— Может, подождем директора? — Она не собиралась легко сдаваться, но отказываться от хорошей комнаты тоже не хотелось. Поэтому ее голос звучал жалобно.
— Вот те раз! — уставился на нее Алоизас. — Не нравятся апартаменты начальства? Не привередничай, Лионгина.
— Тебе не кажется, что тут слишком много солнца?
— Все относительно, дорогая женушка. Не забывай, нам, северянам, не хватает солнечного света. Как-нибудь привыкнем. К тому же есть темные занавески.
Дернул шнур, упала плотная гардина, зашуршала потрепанная бахрома, полумрак комнаты рассек единственный солнечный клин. На полосатом матрасе лежала стопочка белья, пахнущего мылом и свежестью. Минуту Алоизас стоял, соображая, за что взяться. Глянул на Лионгину, на белье.
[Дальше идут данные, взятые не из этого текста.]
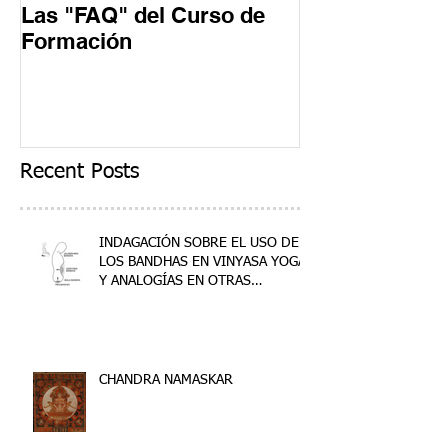
Las "FAQ" del Curso de
Un día en un 
Formación
Formación
Recent Posts
INDAGACIÓN SOBRE EL USO DE
LOS BANDHAS EN VINYASA YOGA
Y ANALOGÍAS EN OTRAS
DISCIPLINAS
CHANDRA NAMASKAR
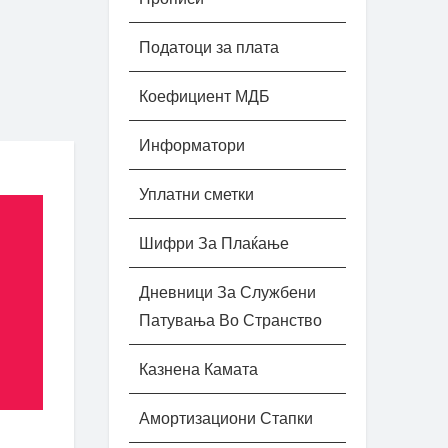
Податоци за плата
Коефициент МДБ
Информатори
Уплатни сметки
Шифри За Плаќање
Дневници За Службени
Патувања Во Странство
Казнена Камата
Амортизациони Стапки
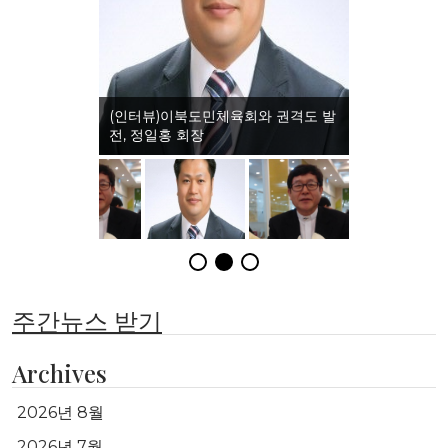
(인터뷰)이북도민체육회와 권격도 발
전, 정일홍 회장
주간뉴스 받기
Archives
2026년 8월
2026년 7월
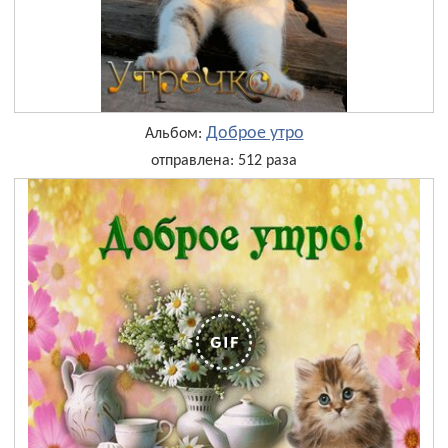
Доброе утро
Альбом:
отправлена: 512 раза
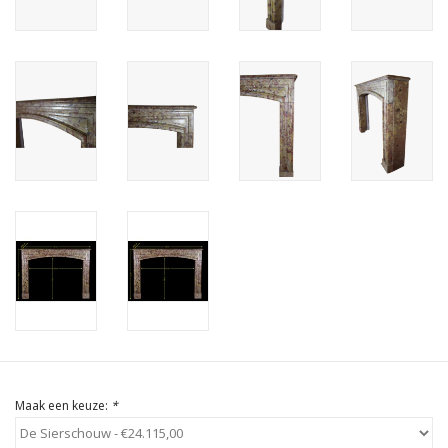
Cadeau Bonnen
Maak een keuze:
*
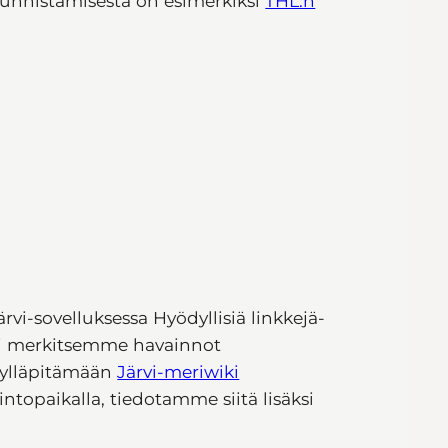
a tunnistamisesta on esimerkiksi
THL:n
ärvi-sovelluksessa Hyödyllisiä linkkejä-
ksi merkitsemme havainnot
 ylläpitämään
Järvi-meriwiki
aintopaikalla, tiedotamme siitä lisäksi
.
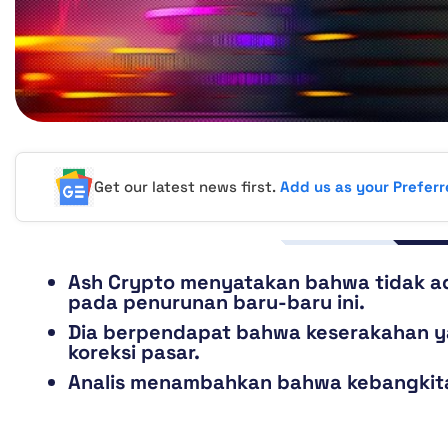
Get our latest news first.
Add us as your Prefer
Ash Crypto menyatakan bahwa tidak ad
pada penurunan baru-baru ini.
Dia berpendapat bahwa keserakahan ya
koreksi pasar.
Analis menambahkan bahwa kebangkitan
…Только бы не подошел и не обнял! Только бы не надумал утверждать свою мужскую власть, опрокинув на кровать! Не надо, Алоизас, сейчас я не принадлежу себе. В комнате, рядом с тобой, — моя оболочка. А я, я еще там, где, усыпанный алмазами, сверкает над пропастью шиповник. Какое пьянящее и страшное чувство — кинуться туда, куда не хочешь и не можешь, где нет ничего — одна зияющая синяя пустота, хотя в действительности и эта пустота — обман, за нею убивающая твердь. И все-таки я была там, чуть не переступив за барьерчик. Я и теперь там… Смотрю на ближнюю гору, как на зверя, который было отдалился и снова подкрадывается… Знаю, что не гора — горушка, настоящие-то недосягаемы, но и до сих пор мой взгляд никогда не проникал так вызывающе высоко. Будь добрым, не прикасайся ко мне, Алоизас! Через час, ну сегодня вечером я буду готова. Знаю, я твоя жена. Не маленькая девочка, понимаю — море, горы и облака ничего не меняют в жизни людей. Привыкну. Но позволь мне успокоиться, прийти в себя, и тогда мы с тобой…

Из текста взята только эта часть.